Nació una incoherente filosofada, con apariencia coherente

La mirada se dirige desde la ventana al exterior, y la vista es espléndida; Ella recorre el tejado buscando cazar una golondrina, mientras la familia de cuervos se siente atacada, y en defensa de sus crías sale a asustarla. Y por supuesto, con ella me refiero a Kira, la gata, cuya descripción me resulta innecesaria, ya que es la típica gata común, de rayas. Pero, para ajustarlo al paisaje, dejemoslo en tigresa.

Por lo tanto mi cabeza se asoma por la ventana, en la habitación del tercer piso, justo allí donde se encuentran la cercha, el tejado a dos aguas y la ya destacada y sucia ventana que nadie cuida pues, nadie excepto yo usa esa habitación, bueno, y ella. Y hablando de ella, justo enfrente mía una tigresa medio caza medio huye, y, ¡y el sonido es salvaje, exótico, maravilloso…!

Pero el paisaje es más amplio, por supuesto. Les cuento, al fondo fondísimo del horizonte encontramos unas torres que destacan de un Madrid plano. Ay, y esas torres, esas torres enmarcan el cuadro romántico, pues, sobre ellas se deslizan las nubes grises, ya no negras, pues ya lo han llovido todo.
Y como siempre ocurre cuando ha llovido, y junto al paisaje romántico se encuentra uno renacentista, el sol y la lluvia se unen y recrean un arco de mil colores. Y el arcoiris rodea las cientas de luces de la capital.

Y ella caza e ignora lo demás. Y yo pienso, pobre animal, y pobre Kira no humana, inconsciente, dictada; tan maquinaria y a su vez tan excepcional. ¡Pobres criaturas instintivas, que viven pero no sienten la vida!

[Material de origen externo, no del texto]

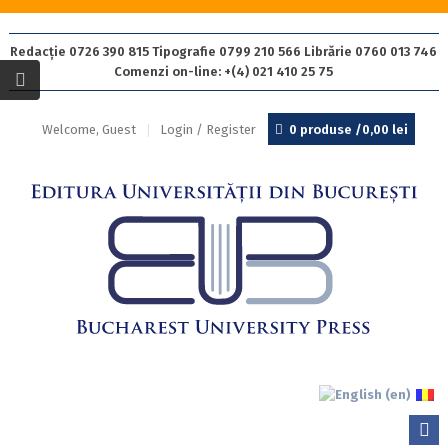
Redacție 0726 390 815 Tipografie 0799 210 566 Librărie 0760 013 746
Comenzi on-line: +(4) 021 410 25 75
Welcome, Guest
Login / Register
0 produse /
0,00
lei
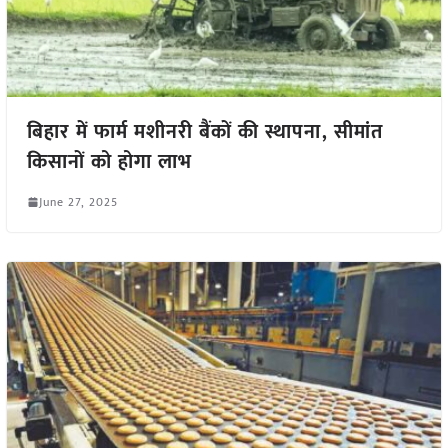
बिहार में फार्म मशीनरी बैंकों की स्थापना, सीमांत
किसानों को होगा लाभ
June 27, 2025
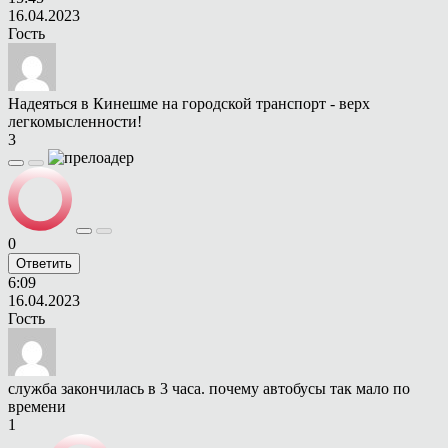
16.04.2023
Гость
Надеяться в Кинешме на городской транспорт - верх
легкомысленности!
3
0
Ответить
6:09
16.04.2023
Гость
служба закончилась в 3 часа. почему автобусы так мало по
времени
1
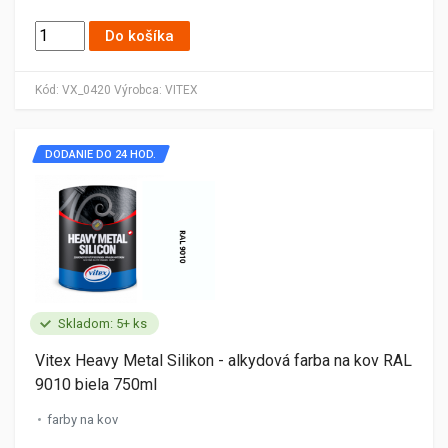
Do košíka
Kód:
VX_0420
Výrobca:
VITEX
DODANIE DO 24 HOD.
Skladom: 5+ ks
Vitex Heavy Metal Silikon - alkydová farba na kov RAL
9010 biela 750ml
farby na kov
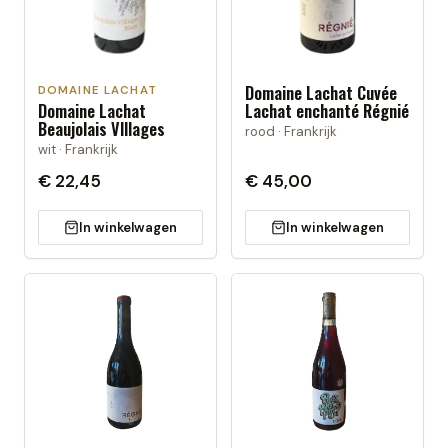
Domaine Lachat Cuvée
DOMAINE LACHAT
Domaine Lachat
Lachat enchanté Régnié
Beaujolais VIllages
rood · Frankrijk
wit · Frankrijk
€ 22,45
€ 45,00
In winkelwagen
In winkelwagen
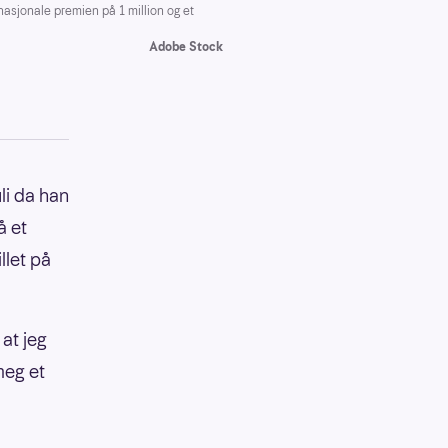
nasjonale premien på 1 million og et
Adobe Stock
li da han
å et
llet på
 at jeg
meg et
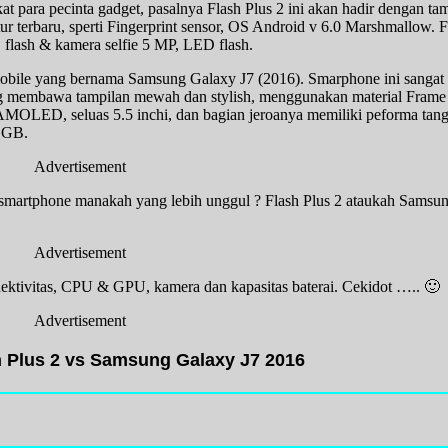
at para pecinta gadget, pasalnya Flash Plus 2 ini akan hadir dengan t
fitur terbaru, sperti Fingerprint sensor, OS Android v 6.0 Marshmallow. F
flash & kamera selfie 5 MP, LED flash.
mobile yang bernama Samsung Galaxy J7 (2016). Smarphone ini sangat 
ang membawa tampilan mewah dan stylish, menggunakan material Frame
 AMOLED, seluas 5.5 inchi, dan bagian jeroanya memiliki peforma ta
 GB.
Advertisement
, smartphone manakah yang lebih unggul ? Flash Plus 2 ataukah Samsu
Advertisement
onektivitas, CPU & GPU, kamera dan kapasitas baterai. Cekidot ….. 🙂
Advertisement
h Plus 2 vs Samsung Galaxy J7 2016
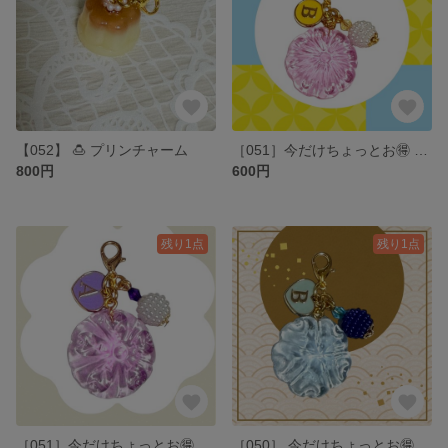
【052】 🍮 プリンチャーム
［051］今だけちょっとお🉐 🏵️ 和ドロップチャーム 💛アルファベットＢ
800円
600円
残り1点
残り1点
［051］今だけちょっとお🉐 和ドロップチャーム 💜アルファベットＡ
［050］ 今だけちょっとお🉐 𑁍𓏸𓈒 和ドロップチャーム ️🩵アルファベットB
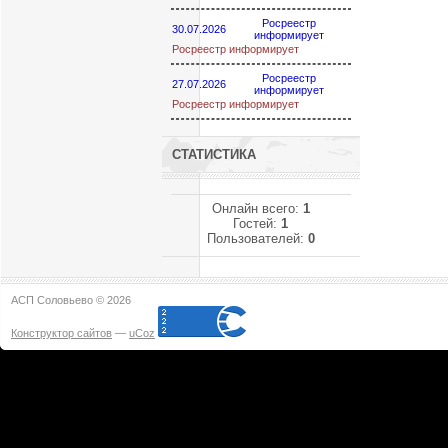
Росреестр
30.07.2026
информирует
Росреестр информирует
Росреестр
27.07.2026
информирует
Росреестр информирует
СТАТИСТИКА
Онлайн всего:
1
Гостей:
1
Пользователей:
0
АСП Соловьево © 2026
Конструктор сайтов
—
uCoz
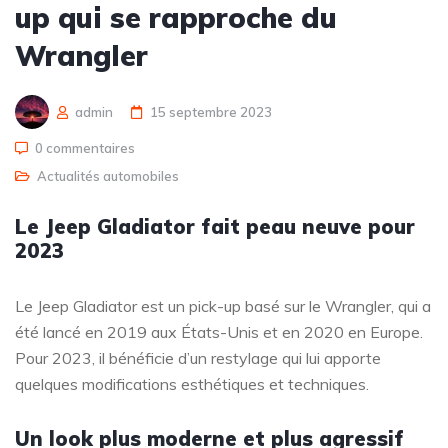
up qui se rapproche du
Wrangler
admin
15 septembre 2023
0 commentaires
Actualités automobiles
Le Jeep Gladiator fait peau neuve pour
2023
Le Jeep Gladiator est un pick-up basé sur le Wrangler, qui a
été lancé en 2019 aux États-Unis et en 2020 en Europe.
Pour 2023, il bénéficie d’un restylage qui lui apporte
quelques modifications esthétiques et techniques.
Un look plus moderne et plus agressif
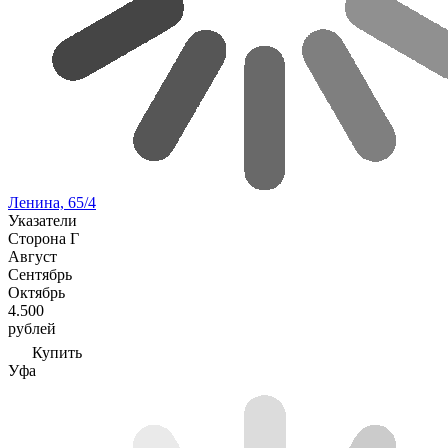
Ленина, 65/4
Указатели
Сторона Г
Август
Сентябрь
Октябрь
4.500
рублей
Купить
Уфа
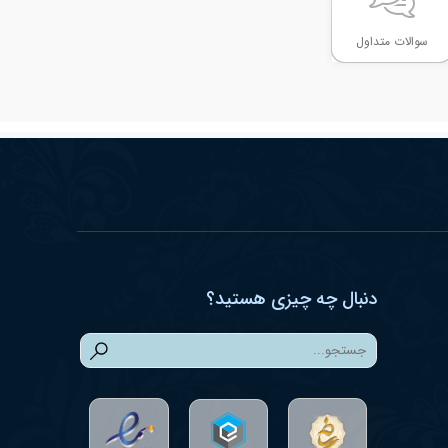
سوالات متداول
دنبال چه چیزی هستید؟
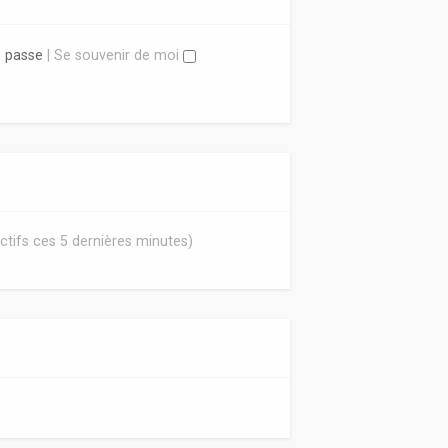
e passe
|
Se souvenir de moi
 actifs ces 5 dernières minutes)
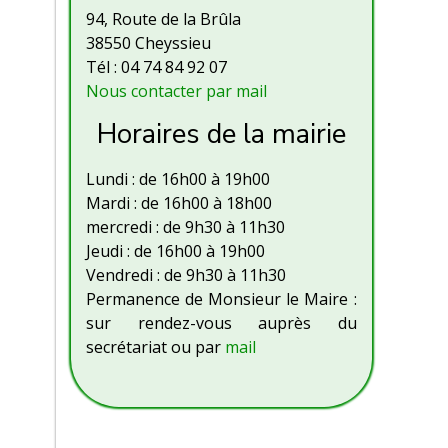
94, Route de la Brûla
38550 Cheyssieu
Tél : 04 74 84 92 07
Nous contacter par mail
Horaires de la mairie
Lundi : de 16h00 à 19h00
Mardi : de 16h00 à 18h00
mercredi : de 9h30 à 11h30
Jeudi : de 16h00 à 19h00
Vendredi : de 9h30 à 11h30
Permanence de Monsieur le Maire :
sur rendez-vous auprès du
secrétariat ou par
mail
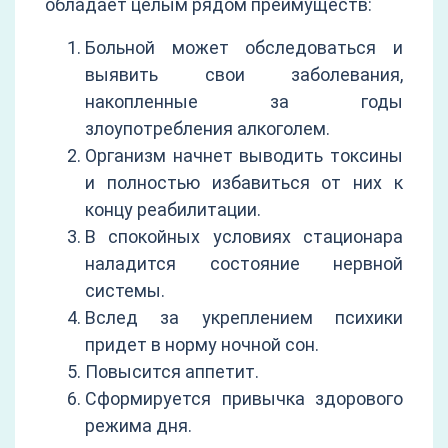
обладает целым рядом преимуществ:
Больной может обследоваться и
выявить свои заболевания,
накопленные за годы
злоупотребления алкоголем.
Организм начнет выводить токсины
и полностью избавиться от них к
концу реабилитации.
В спокойных условиях стационара
наладится состояние нервной
системы.
Вслед за укреплением психики
придет в норму ночной сон.
Повысится аппетит.
Сформируется привычка здорового
режима дня.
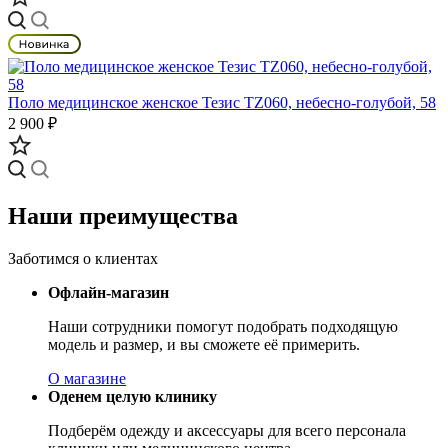
Поло медицинское женское Тезис TZ060, небесно-голубой, 58
2 900 ₽
Наши преимущества
Заботимся о клиентах
Офлайн-магазин
Наши сотрудники помогут подобрать подходящую
модель и размер, и вы сможете её примерить.
О магазине
Оденем целую клинику
Подберём одежду и аксессуары для всего персонала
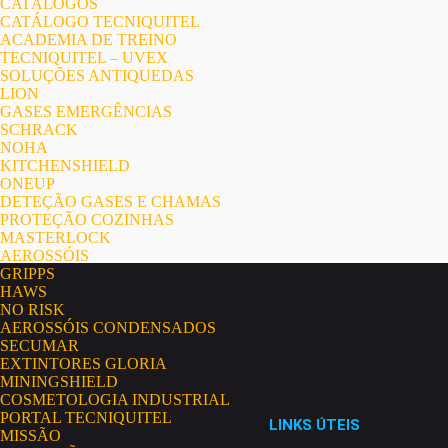
CATÁLOGOS
CATÁLOGO TECNIQUITEL
ACADEMIA DE TREINO
TECNIQUITEL – UVEX
SOLUÇÕES ANTIQUEDAS
LION
GASES EMERGÊNCIAS
SCHRACK
NOHA
KITCHENSHIELD
ONEUP
DETEÇÃO GASES E CHAMAS
PROTEÇÃO COZINHAS
MASTERLOCK
AEROSSÓIS
GRIPPS
HAWS
NO RISK
AEROSSÓIS CONDENSADOS
SECUMAR
EXTINTORES GLORIA
MININGSHIELD
COSMETOLOGIA INDUSTRIAL
PORTAL TECNIQUITEL
LINKS ÚTEIS
MISSÃO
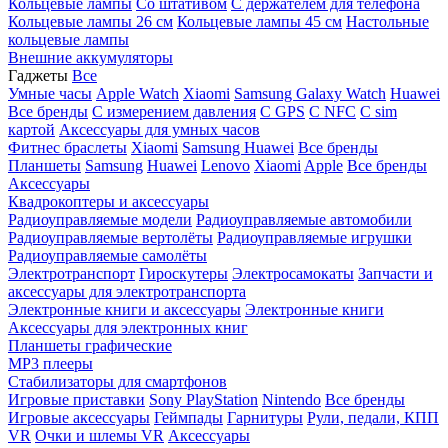
Кольцевые лампы
Со штативом
C держателем для телефона
Кольцевые лампы 26 см
Кольцевые лампы 45 см
Настольные
кольцевые лампы
Внешние аккумуляторы
Гаджеты
Все
Умные часы
Apple Watch
Xiaomi
Samsung Galaxy Watch
Huawei
Все бренды
C измерением давления
C GPS
C NFC
C sim
картой
Аксессуары для умных часов
Фитнес браслеты
Xiaomi
Samsung
Huawei
Все бренды
Планшеты
Samsung
Huawei
Lenovo
Xiaomi
Apple
Все бренды
Аксессуары
Квадрокоптеры и аксессуары
Радиоуправляемые модели
Радиоуправляемые автомобили
Радиоуправляемые вертолёты
Радиоуправляемые игрушки
Радиоуправляемые самолёты
Электротранспорт
Гироскутеры
Электросамокаты
Запчасти и
аксессуары для электротранспорта
Электронные книги и аксессуары
Электронные книги
Аксессуары для электронных книг
Планшеты графические
MP3 плееры
Стабилизаторы для смартфонов
Игровые приставки
Sony PlayStation
Nintendo
Все бренды
Игровые аксессуары
Геймпады
Гарнитуры
Рули, педали, КПП
VR
Очки и шлемы VR
Аксессуары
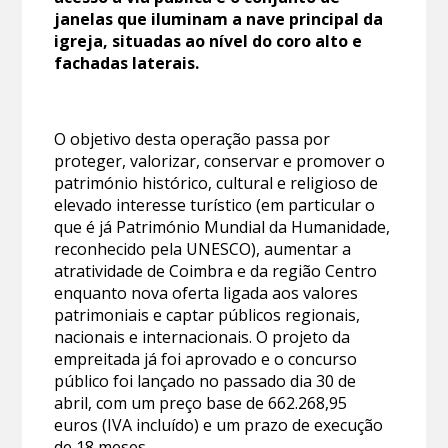
janelas que iluminam a nave principal da
igreja, situadas ao nível do coro alto e
fachadas laterais.
O objetivo desta operação passa por
proteger, valorizar, conservar e promover o
património histórico, cultural e religioso de
elevado interesse turístico (em particular o
que é já Património Mundial da Humanidade,
reconhecido pela UNESCO), aumentar a
atratividade de Coimbra e da região Centro
enquanto nova oferta ligada aos valores
patrimoniais e captar públicos regionais,
nacionais e internacionais. O projeto da
empreitada já foi aprovado e o concurso
público foi lançado no passado dia 30 de
abril, com um preço base de 662.268,95
euros (IVA incluído) e um prazo de execução
de 18 meses.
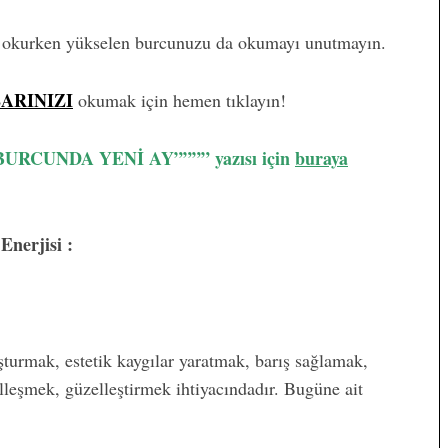
ü okurken yükselen burcunuzu da okumayı unutmayın.
ARINIZI
okumak için hemen tıklayın!
URCUNDA YENİ AY”””” yazısı için
buraya
nerjisi :
turmak, estetik kaygılar yaratmak, barış sağlamak,
leşmek, güzelleştirmek ihtiyacındadır. Bugüne ait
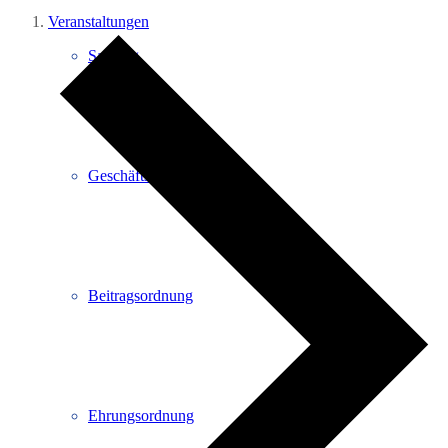
Veranstaltungen
Satzung
Geschäftsordnung
Beitragsordnung
Ehrungsordnung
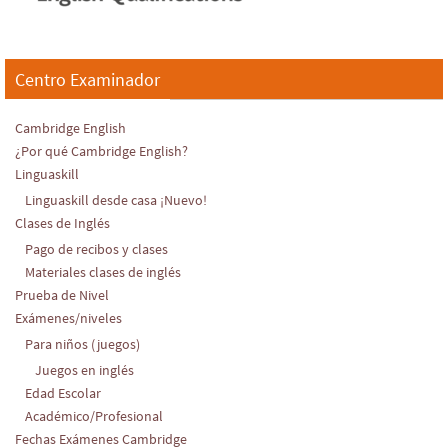
Centro Examinador
Cambridge English
¿Por qué Cambridge English?
Linguaskill
Linguaskill desde casa ¡Nuevo!
Clases de Inglés
Pago de recibos y clases
Materiales clases de inglés
Prueba de Nivel
Exámenes/niveles
Para niños (juegos)
Juegos en inglés
Edad Escolar
Académico/Profesional
Fechas Exámenes Cambridge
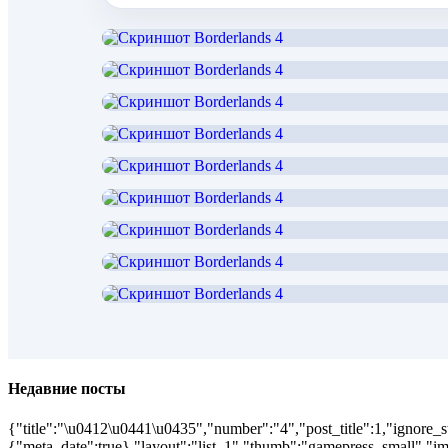
Недавние посты
{"title":"\u0412\u0441\u0435","number":"4","post_title":1,"ignore_s
{"meta_date":true},"layout":"list_1","thumb":"gamepress_small","ima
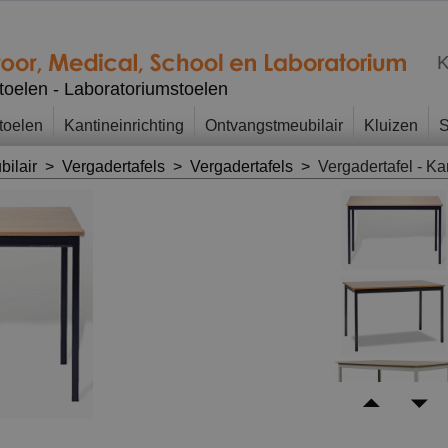
K
stoelen - Laboratoriumstoelen
toelen
Kantineinrichting
Ontvangstmeubilair
Kluizen
S
bilair
>
Vergadertafels
>
Vergadertafels
>
Vergadertafel - Ka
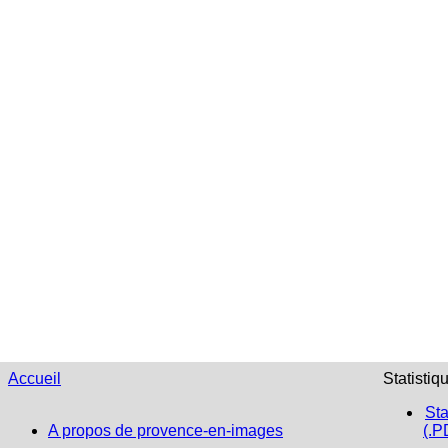
Accueil
Statistiq
Sta
A propos de provence-en-images
(.P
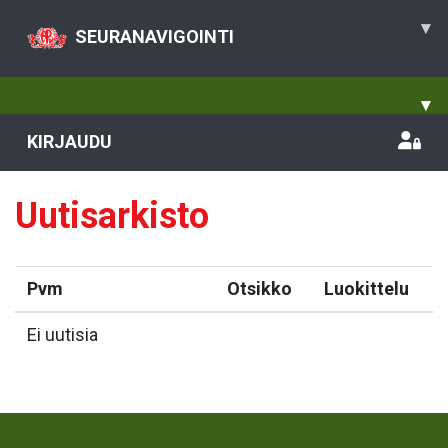
▾
SEURANAVIGOINTI
▾
KIRJAUDU
Uutisarkisto
Pvm
Otsikko
Luokittelu
Ei uutisia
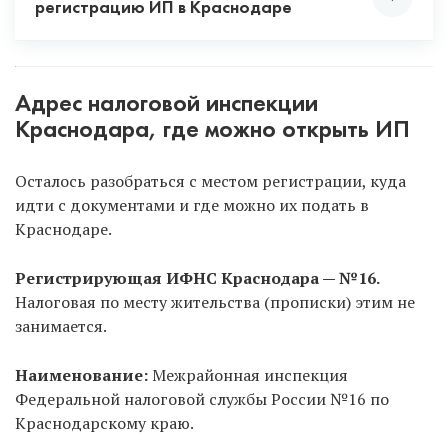
регистрацию ИП в Краснодаре
Способ 1.
Онлайн, не выходя из дома, с
помощью ЭЦП.
Рекомендуем только через
Адрес налоговой инспекции
услугу «Опытный специалист», потому что ЭЦП в
Краснодара, где можно открыть ИП
данном случае полностью бесплатна для вас. Если
же будете сами заказывать ЭЦП, то придется
Осталось разобраться с местом регистрации, куда
заплатить и ехать в удостоверяющий центр.
идти с документами и где можно их подать в
Краснодаре.
Способ 2.
Самостоятельно в налоговую.
Позвоните в регистрирующую налоговую
Регистрирующая ИФНС Краснодара — №16.
Краснодара, уточните время работы или
Налоговая по месту жительства (прописки) этим не
запишитесь на прием онлайн на официальном
занимается.
сайте налоговой
. Тоже оптимальный способ, НО
нужно платить госпошлину. Регистрирует ИП
Наименование:
Межрайонная инспекция
только регистрирующая налоговая, а не ИФНС по
Федеральной налоговой службы России №16 по
месту прописки!
Краснодарскому краю.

Y que no pueden amar, ni tan solo pensar.

Y ella caza. Y lentamente la familia de cuervos se ha cansado de sobrevolarla, y tan solo se ha posado, cada una, negra figura, sobre la punta de un pino a gritar. Y del grito aparecen, de la nada, tantas golondrinas que se levantan al vuelo, que la tigresa ya no sabe ni a dónde mirar. Y al levantarse al vuelo, se esconden por las nubes, en dirección a las luces de Madrid, y la tigresa mira al aire asustada, se dirige a la ventana como si nada, y entra en la habitación. Y me pregunto el qué sentirá. Digo, todo lo que acabo de ver, es, cómo los sentidos, una visión tan abstracta… Pero así de abstracta como la naturaleza lo es la mente del hombre, y gracias a ella concluyo mi sinrazón: “mi queja es insípida e injustificada; En verdad, de hombre a animal hay una sola rampa, y de ella sube y baja la razón. Y si quieren contradecirme en mi siguiente razonamiento, diganme un sólo nombre de una sola persona que, en toda su vida, no haya incumplido la razón, y que no haya, excepcionalmente, ignorado la norma moral por su propio bien. Ay, que ya ni sé por qué hablo tanto de animal, si todo es animal, y si el hombre, en verdad, no existe”.

Y así como pienso creo, que la razón no existe. La razón existiría si el hombre hiciese uso de ella. Y de la misma simbiosis animal-razón, nacería el hombre, pero ya que algo así nunca se ha dado del todo, el hombre aún no ha nacido.